A mutual fund is typically meant to be a calm environment to watch your retirement savings grow steadily over the decades, right? Funds of course have multiplicities of positions along the proverbial sliding scale of riskiness, but these investment vehicles are generally sought out for their typically diversified nature and security.
Fund managers may be putting that classification at stake though when they lend out the underlying holdings your mutual fund contains. It's a well-known yet contested topic in the financial community called "securities lending," but one that is not too often discussed.
Securities lending, simply put
A stock mutual fund or ETF will usually hold thousands of shares of different stocks. If there is a short-seller who wants to borrow those stocks and agrees to post some collateral and pay the fund a fee for doing so, a fund will lend them out and make a little extra dough.
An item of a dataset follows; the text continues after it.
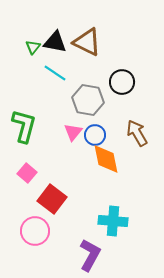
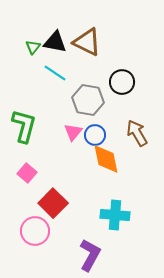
red square: moved 1 px right, 4 px down; rotated 8 degrees clockwise
cyan cross: moved 2 px right, 6 px up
It's a clever way to make incremental revenue by fund managers.
But, is there a catch? Could lending out your fund holdings actually be detrimental to your money in the long run?
In short... possibly
A study done by Derek Hoystermyer, a finance professor and contributor to the Wall Street Journal, found that active fund managers who’ve made it a habit of lending out north of 1% of your funds' underlying holdings in a given year eventually end up underperforming by 0.62% across multiple classes when compared to funds that don’t lend out shares.
For example, when it came to US large-cap-based funds, those that loaned out less than 1% of their holdings averaged returns of 13.29% per year, while actively managed funds that lent out more than that averaged 12.93%, or 0.36% less per year. Fund performance gets worse for those that lend out more than 2%, not to mention the fund's increased volatility.
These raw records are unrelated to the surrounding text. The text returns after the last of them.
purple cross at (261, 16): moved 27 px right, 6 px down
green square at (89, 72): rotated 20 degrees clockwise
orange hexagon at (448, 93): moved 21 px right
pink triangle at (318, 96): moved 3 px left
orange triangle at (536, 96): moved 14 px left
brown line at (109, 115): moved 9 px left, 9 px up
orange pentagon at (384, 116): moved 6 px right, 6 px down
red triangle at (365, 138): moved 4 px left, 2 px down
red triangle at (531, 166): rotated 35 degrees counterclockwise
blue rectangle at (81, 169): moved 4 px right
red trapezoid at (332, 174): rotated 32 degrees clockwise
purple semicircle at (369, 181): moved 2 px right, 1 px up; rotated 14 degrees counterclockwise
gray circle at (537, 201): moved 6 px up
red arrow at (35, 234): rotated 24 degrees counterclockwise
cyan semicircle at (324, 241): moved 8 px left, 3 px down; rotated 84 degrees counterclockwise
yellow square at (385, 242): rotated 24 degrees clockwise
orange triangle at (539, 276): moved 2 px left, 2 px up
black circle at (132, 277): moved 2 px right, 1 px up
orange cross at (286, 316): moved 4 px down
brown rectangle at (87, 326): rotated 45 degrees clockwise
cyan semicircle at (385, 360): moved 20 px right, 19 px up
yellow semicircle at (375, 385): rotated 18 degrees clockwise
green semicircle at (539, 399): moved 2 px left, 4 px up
A 0.36% annual return different looks like a small number, but for hypothetical's sake, if you had 1 million dollars invested in both a fund that lends out less than 1% of its holding and a fund that lends out more than 1%, your average account balance difference 10 years later would be roughly $107K ($3,480,000 vs $3,373,000).
For us, what we can do
But all fund practices aren't created equal. Fund securities lending policies are not uniform across the board. For example, income earned from securities lending for certain ETFs is estimated and accrued daily into its NAV which may result in returns that can partly offset fund management fees—a potential benefit.
If this seems like a matter that may be relevant for you, make sure you read the fund or fund's parent company's prospectus, semi-annual or annual report so you know what its securities lending policy is. All in all, simply be aware so you can make the most prudent decision for yourself.